_Task statement_
Without reproducing any picture, copy the records word for word.

_Entries shown_
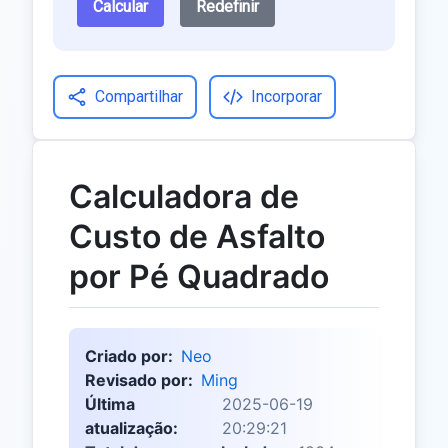
Calcular
Redefinir
Compartilhar
Incorporar
Calculadora de
Custo de Asfalto
por Pé Quadrado
Criado por:
Neo
Revisado por:
Ming
Última
2025-06-19
atualização:
20:29:21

_Task output_
Calcular
Redefinir
Compartilhar
Incorporar
Calculadora de
Custo de Asfalto
por Pé Quadrado
Criado por:
Neo
Revisado por:
Ming
Última
2025-06-19
atualização:
20:29:21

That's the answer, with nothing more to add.